Our health care leaders need financial acumen to start to fix the holes in the NHS
We have all seen the headlines – NHS waitlists continue to grow to record levels. The latest count stands at 6.7 million, an increase of 34 per cent in just two years. Again and again, we see the problem, and many within the healthcare system and in our political institutions are at a loss about what to do.
The pandemic, like in so many other social issues, was an accelerant, bringing with it the suspension of elective surgeries and a wave of people nervous to seek care or show up for surgery.
The NHS made a valiant effort to change the things it could control – such as extending hours of surgery, overbooking operations, and moving patients to different sites where needed. All of these decisions were necessary and mirrored the changes that business leaders were making across the UK to manage the impact of the pandemic on the economy and changing consumer behaviour.
But, where some businesses were able to successfully adapt, the NHS has been plunged into a crisis.
Stubborn structural issues, caused by a system with drained capacity and inadequate staffing levels have built up over years of political neglect and made it incredibly difficult to confront.
The path ahead looks thorny but these issues can be solved with time and energy – we have to confront the decision about what healthcare delivery will look like long-term. As long as the NHS suffers with a lack of resources, patients and frontline staff will pay the price.
There are some brilliant ideas of how we might improve services from one-stop testing facilities, greater access to specialist advice for GPs, pop-up clinics, and home-based services. But these innovations are simply a wish-list if the service remains painfully underinvested in.
Clearly, the NHS needs funding beyond what was allocated in September last year. Many that are not treated promptly risk permanent damage to their physical and mental health. This needs to be prioritised before we can have an honest appraisal of where to go next with the NHS.
Although it’s clear that the business as usual approach to healthcare is not working, the NHS doesn’t have the time or investment to bring new ideas to the table and actually implement them. The scale, complexity and unpredictability of managing the changes we need to make requires talented leaders with significant economic expertise and financial acumen. We expect multi-billion pound businesses to be managed by experts in business and people, and healthcare should be no different considering the UK spends 9 per cent of its GDP on it.

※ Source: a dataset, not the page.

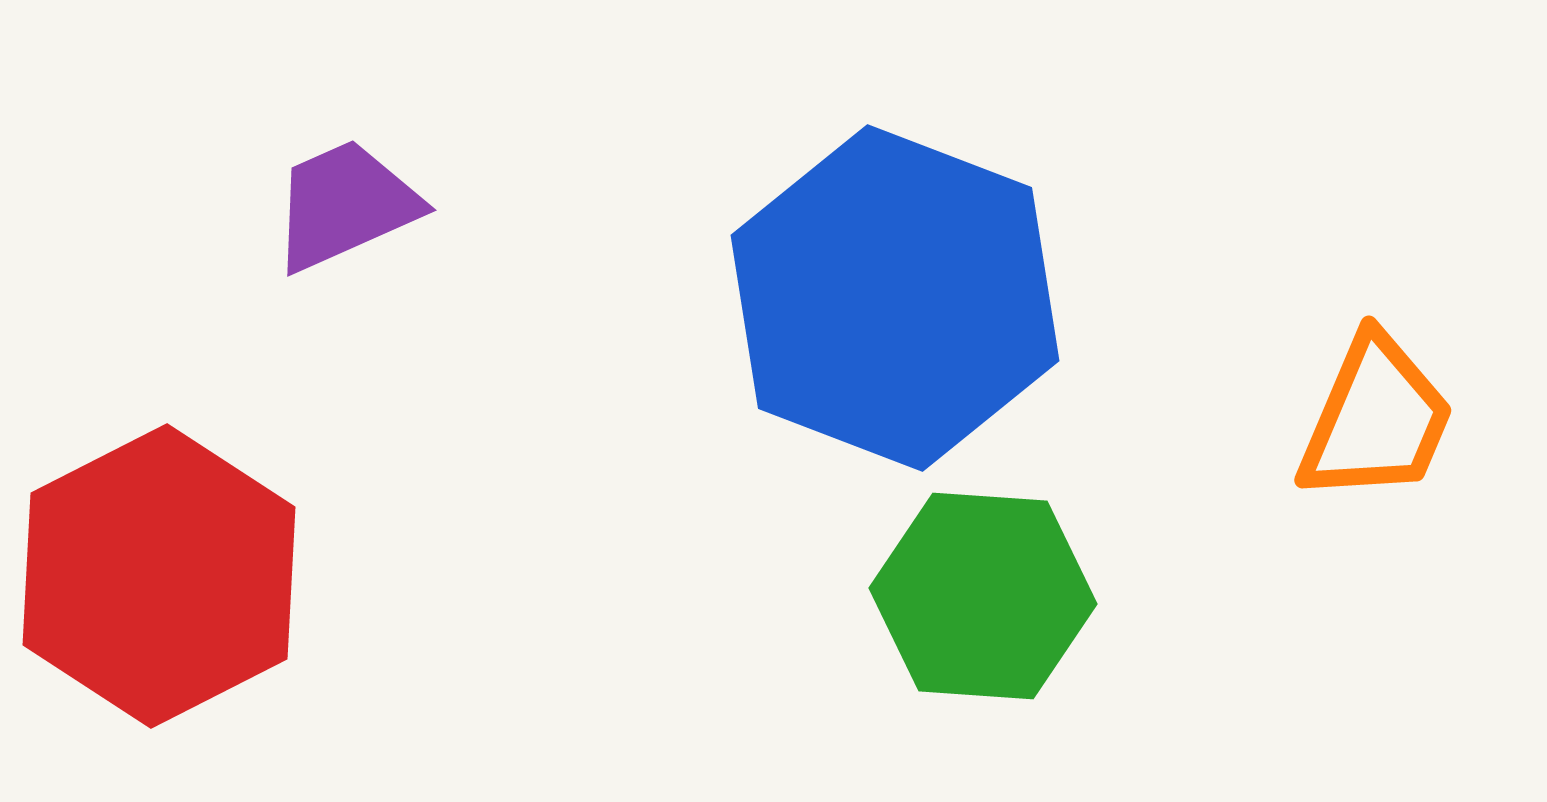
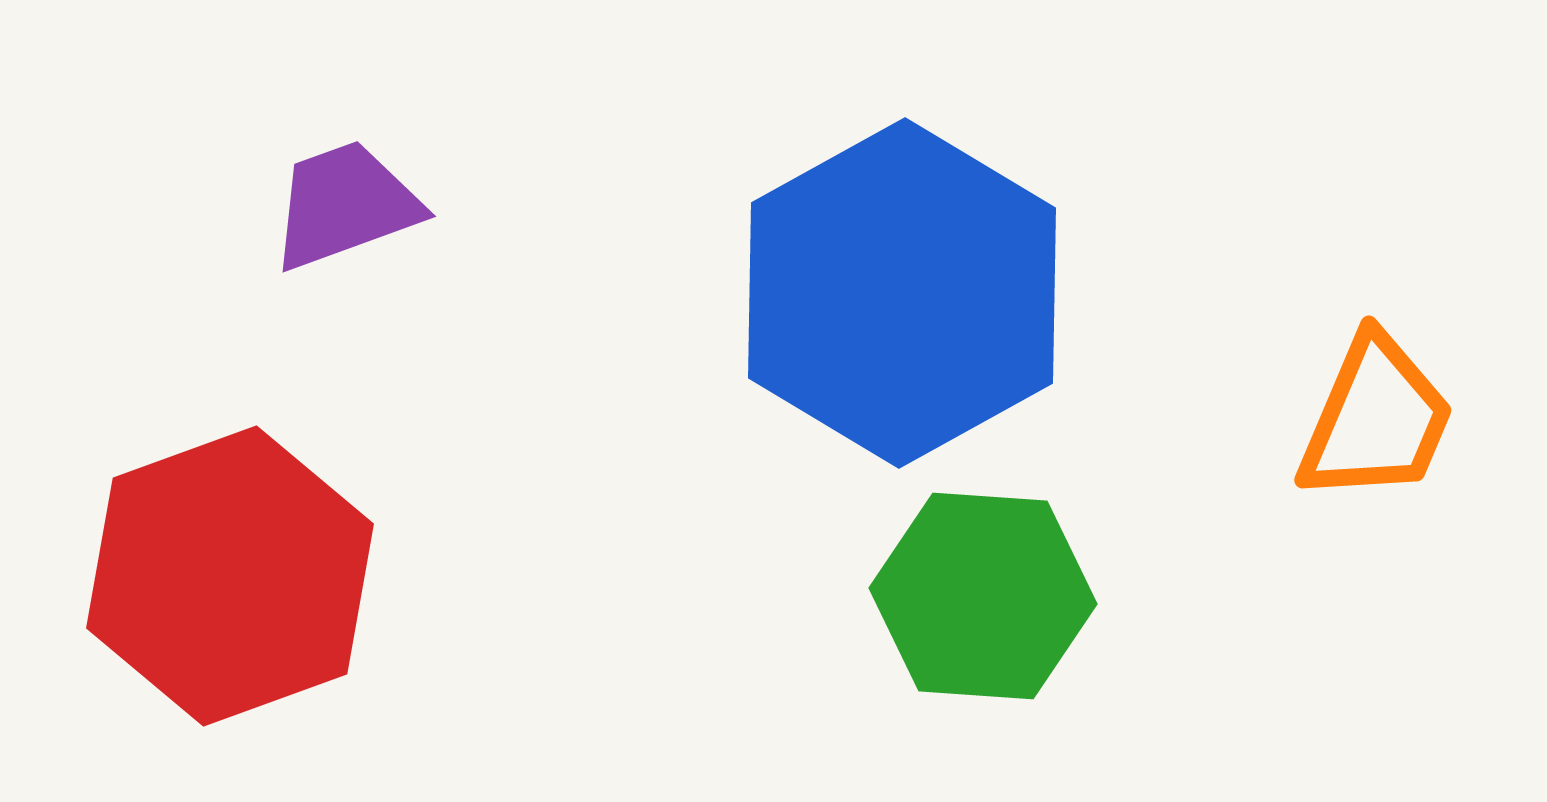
purple trapezoid: rotated 4 degrees clockwise
blue hexagon: moved 7 px right, 5 px up; rotated 10 degrees clockwise
red hexagon: moved 71 px right; rotated 7 degrees clockwise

The Conservative Party leadership debate has shown clearly the failure of politicians to provide sound economic management. If the NHS were to implement the £10 fine for a missed appointment that Rishi Sunak proposed, it would not only create an administrative burden that would cost more than it generates, but it would also create a financial penalty on the poorest patients. It would create more issues in the long run as treatable conditions stack up and become chronic and costly for the NHS.
We need a fresh approach and leadership which brings together the best of business and clinical expertise. In 2021 when the pandemic highlighted the problems faced by health systems around the world, University College London set up the world’s first business school dedicated exclusively to healthcare leadership. Health leaders and managers need to be equipped with academic rigour, financial acumen and cross-disciplinary business experience to oversee the difficult changes the NHS must make.
In other words, where there is a void for innovation, we must fill it, to try to develop sustainable long-term reform for our health system.